Instructions:
Study of the columns for memory optimization:
Actions: term - remove the months string int_rate / revol_util - remove the % sign grade / sub_grade / home_ownership / verification_status / loan_status / pymnt_plan / purpose - category? addr_state / initial_list_status / application_type
emp_length - remove the string objects issue_d / earliest_cr_line / last_pymnt_d / last_credit_pull_d / -> convert to date zip_code -> check if possible to convert to integer
import pandas as pd
df = pd.read_csv(r"/Users/matteo/Desktop/Python Projects & Notes/loans_2007.csv", nrows=5)
for n, row in df.iterrows():
print(row)
df = pd.read_csv(r"/Users/matteo/Desktop/Python Projects & Notes/loans_2007.csv", nrows=3250)
df.memory_usage(deep=True).sum() / (1024 * 1024)
#Reading 3,250 rows reaches 5 MB memory consumption
Actions: term - remove the months string int_rate / revol_util - remove the % sign grade / sub_grade / home_ownership / verification_status / loan_status / pymnt_plan / purpose - category? addr_state / initial_list_status / application_type
emp_length - remove the string objects issue_d / earliest_cr_line / last_pymnt_d / last_credit_pull_d / -> convert to date zip_code -> check if possible to convert to integer
import re
cols_digits = ["term", "int_rate", "revol_util", "emp_length"]

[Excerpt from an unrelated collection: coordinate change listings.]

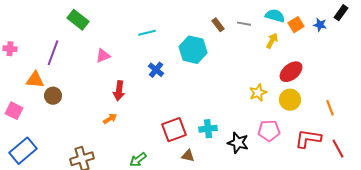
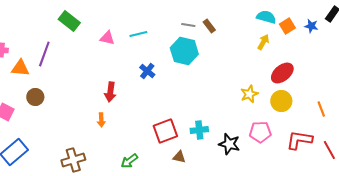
gray line: (244, 24) -> (188, 25), moved
pink triangle: (103, 56) -> (107, 38), moved, turned 35
orange triangle: (35, 80) -> (20, 68), moved
brown circle: (53, 96) -> (35, 97), moved
orange arrow: (110, 119) -> (101, 120), turned 120

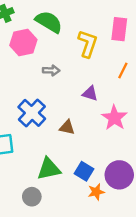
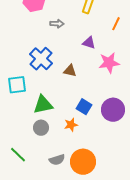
pink star: (114, 118) -> (109, 63), turned 30
green triangle: (49, 169) -> (43, 105), moved
orange star: (96, 192) -> (71, 125), moved

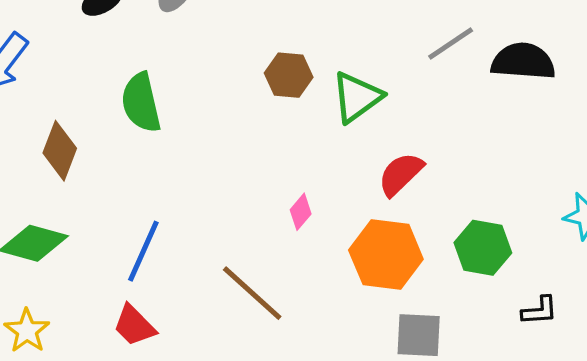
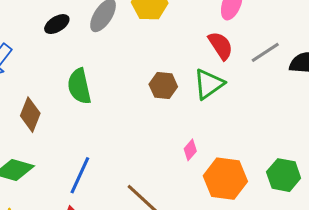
brown hexagon: (289, 75) -> (163, 85), moved
red semicircle: (401, 174) -> (221, 46), moved, turned 100
pink diamond: (301, 212) -> (190, 150), moved

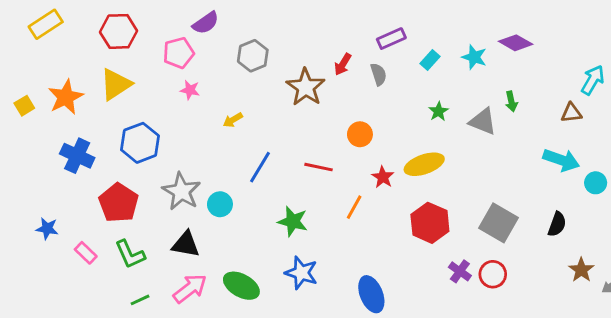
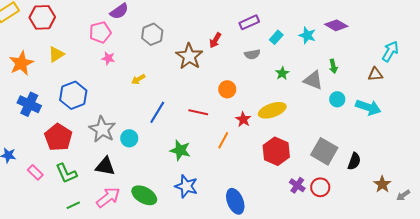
red hexagon: (119, 31) -> (42, 17), moved
gray semicircle: (379, 74) -> (252, 54), moved, turned 98
yellow triangle: (116, 84) -> (56, 54), size x0.7
cyan circle: (596, 183) -> (337, 99), moved
black semicircle: (557, 224) -> (354, 161), moved

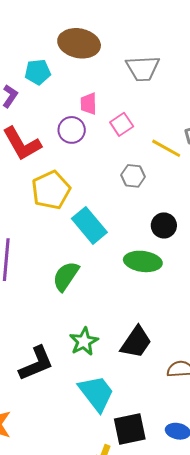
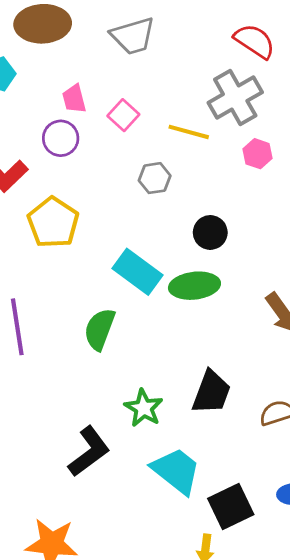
cyan rectangle: (89, 225) -> (138, 272), moved

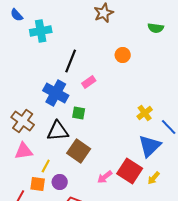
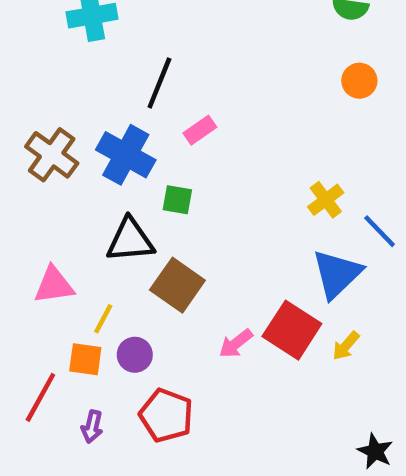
orange circle: (123, 55) -> (359, 81), moved
brown cross: (23, 121) -> (52, 155), moved

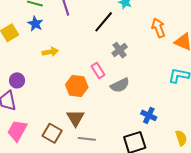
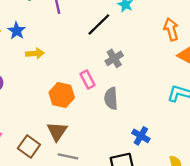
blue star: (35, 24) -> (17, 31), moved
orange arrow: (158, 28) -> (171, 29), moved
gray semicircle: (120, 85) -> (111, 98), turned 108

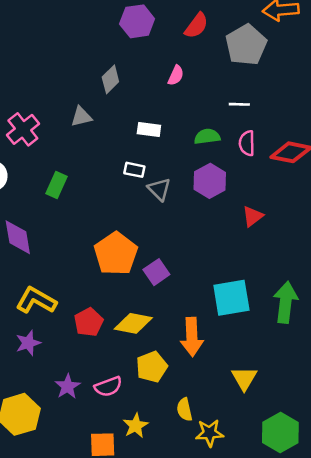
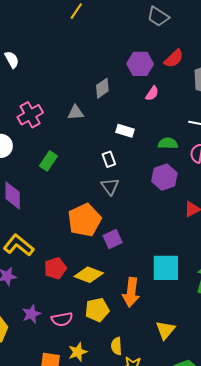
purple hexagon: (137, 21) -> (140, 64), moved
white rectangle: (134, 170) -> (109, 159), turned 49
gray triangle: (159, 189) -> (110, 187), moved

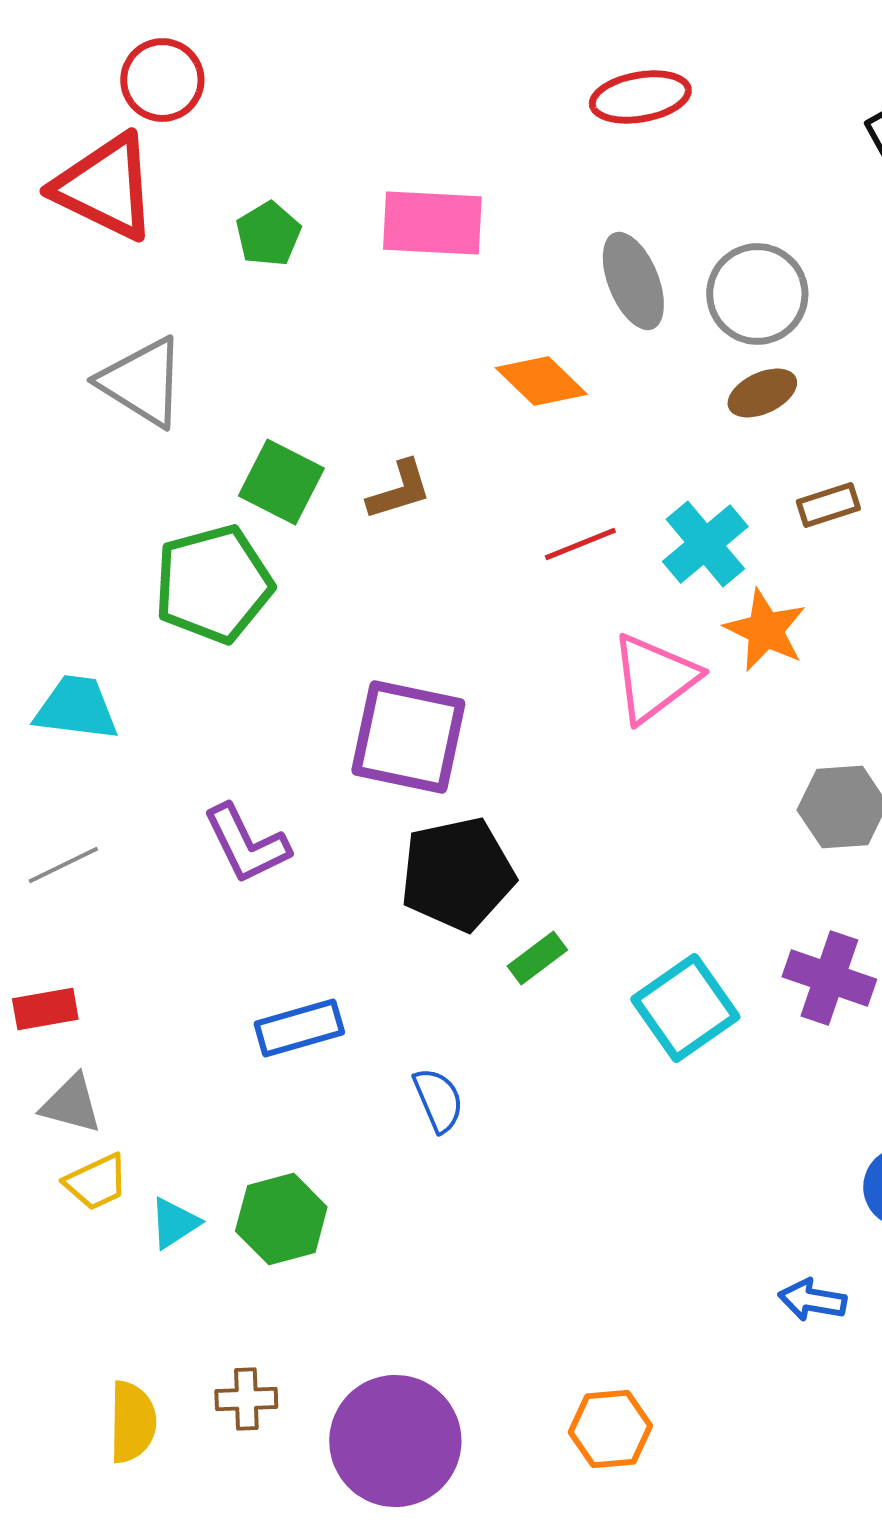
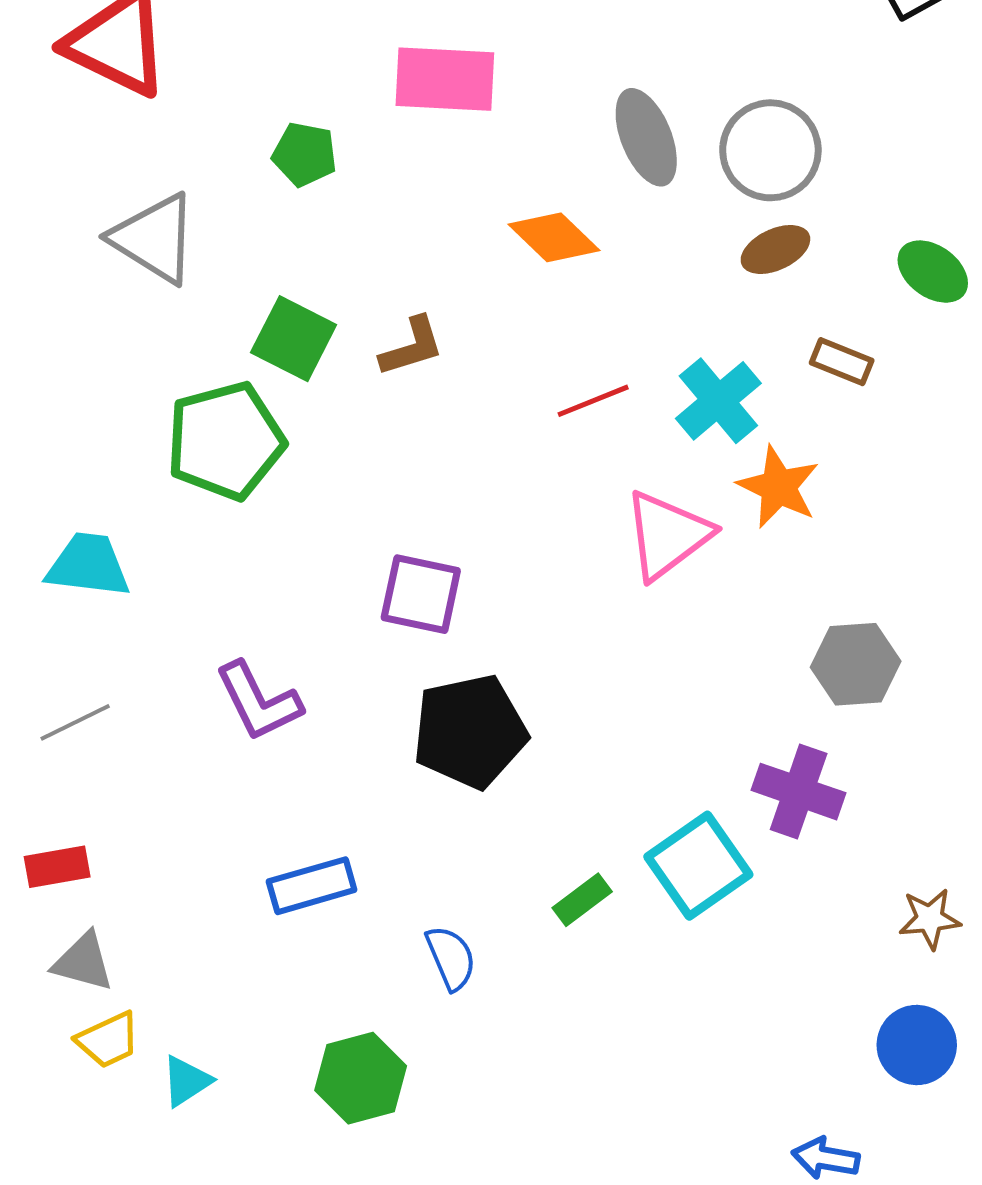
green pentagon: (268, 234) -> (305, 154), moved, turned -30
brown rectangle: (828, 505) -> (842, 362), turned 40
purple square: (408, 737) -> (421, 594), size x0.7
green rectangle: (537, 958) -> (582, 900), moved
purple cross: (829, 978) -> (799, 792), moved
green hexagon: (281, 1219) -> (361, 1078), moved

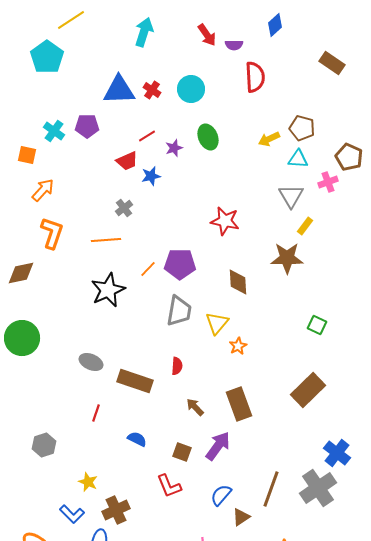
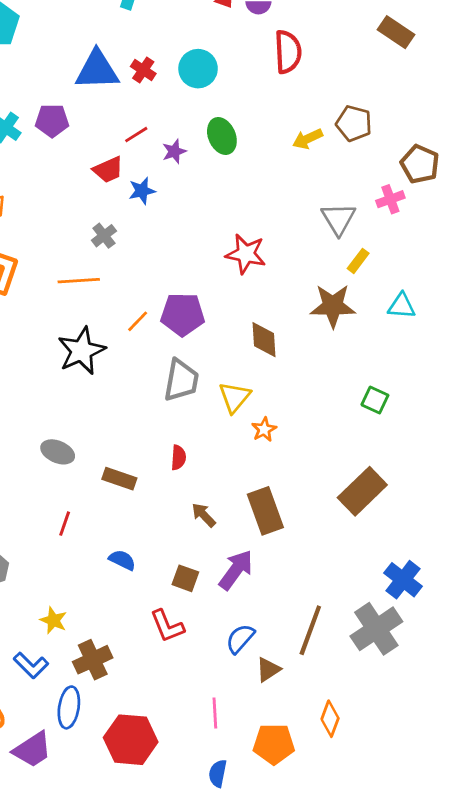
cyan triangle: (298, 159) -> (402, 306), moved
brown rectangle: (135, 381) -> (119, 479), size x0.7

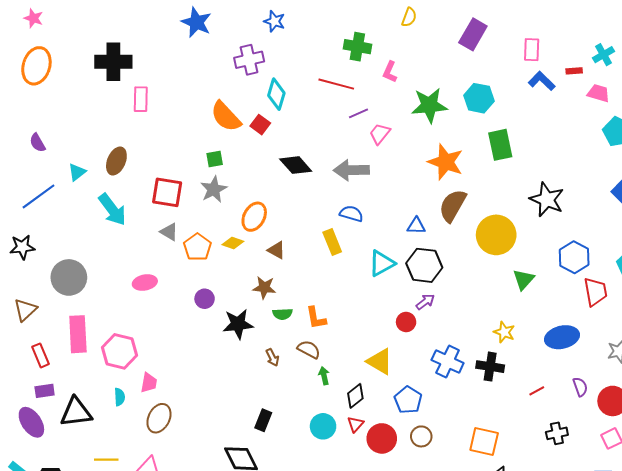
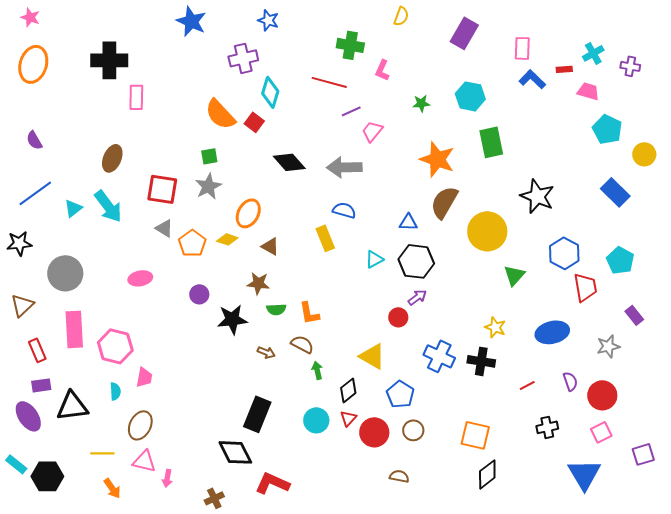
green star: (429, 105) -> (421, 103), size x0.5
cyan triangle: (77, 172) -> (73, 208), moved
cyan triangle: (382, 263) -> (374, 259), size x0.7
brown arrow: (272, 357) -> (266, 352), turned -42
brown ellipse: (159, 418) -> (140, 425), moved
black rectangle: (263, 420) -> (257, 414), size x1.6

cols_date = ["issue_d", "earliest_cr_line", "last_pymnt_d", "last_credit_pull_d"]
def extract_digits(col):
col = col.str.extract(r"(\d+)", expand=False)
return col
renaming = {"term":"term months", "int_rate":"int_rate %", "revol_util": "revol_util%", "emp_length":"emp_length years"}
df[cols_date] = df[cols_date].apply(pd.to_datetime)
df[cols_digits] = df[cols_digits].apply(extract_digits).apply(pd.to_numeric)
df = df.rename(columns=renaming)
df.head()
df.memory_usage(deep=True).sum() / (1024 * 1024)
We have reduced by 1 MB the data by simply converting to date time and numeric. Now we will categorize data into categories if unique values are less than 20.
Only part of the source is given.